======== Data

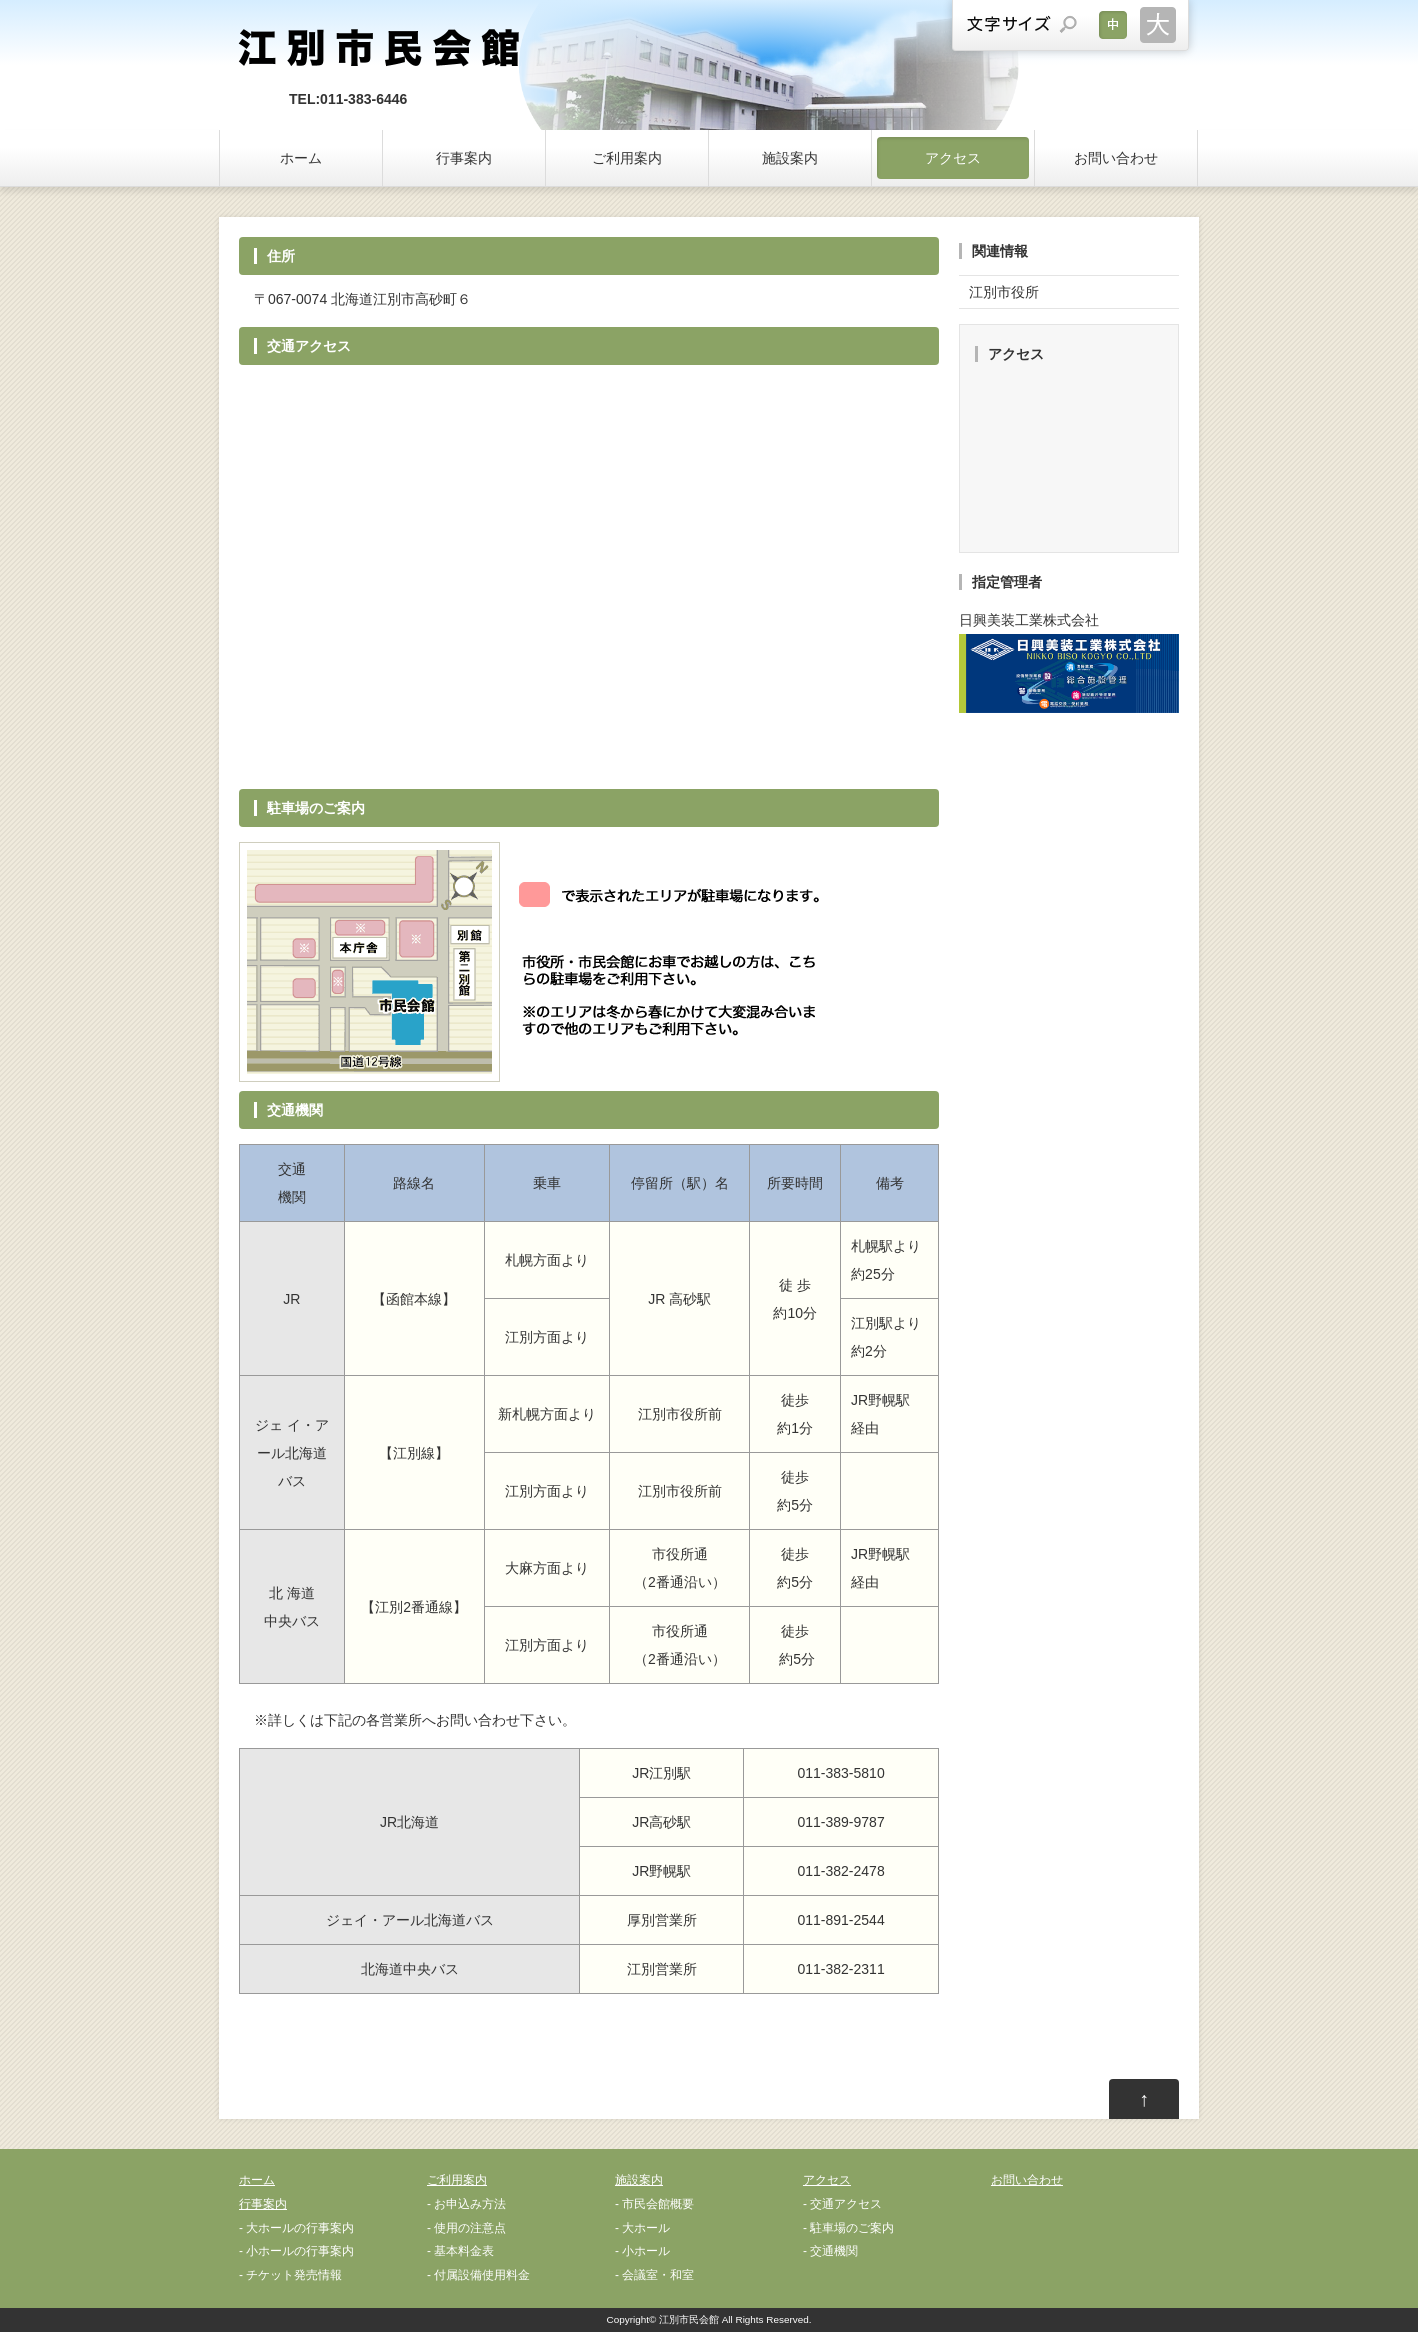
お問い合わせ (1116, 158)
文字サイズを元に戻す (1113, 25)
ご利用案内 (627, 158)
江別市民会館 (689, 2319)
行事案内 (464, 158)
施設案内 (790, 158)
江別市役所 (1004, 292)
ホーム (301, 158)
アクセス (953, 158)
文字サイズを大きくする (1158, 25)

================

** What is needed **
Quote all of the entries word for word, omitting any pictures.

** Result **
お問い合わせ (1116, 158)
文字サイズを元に戻す (1113, 25)
ご利用案内 (627, 158)
江別市民会館 (689, 2319)
行事案内 (464, 158)
施設案内 (790, 158)
江別市役所 (1004, 292)
ホーム (301, 158)
アクセス (953, 158)
文字サイズを大きくする (1158, 25)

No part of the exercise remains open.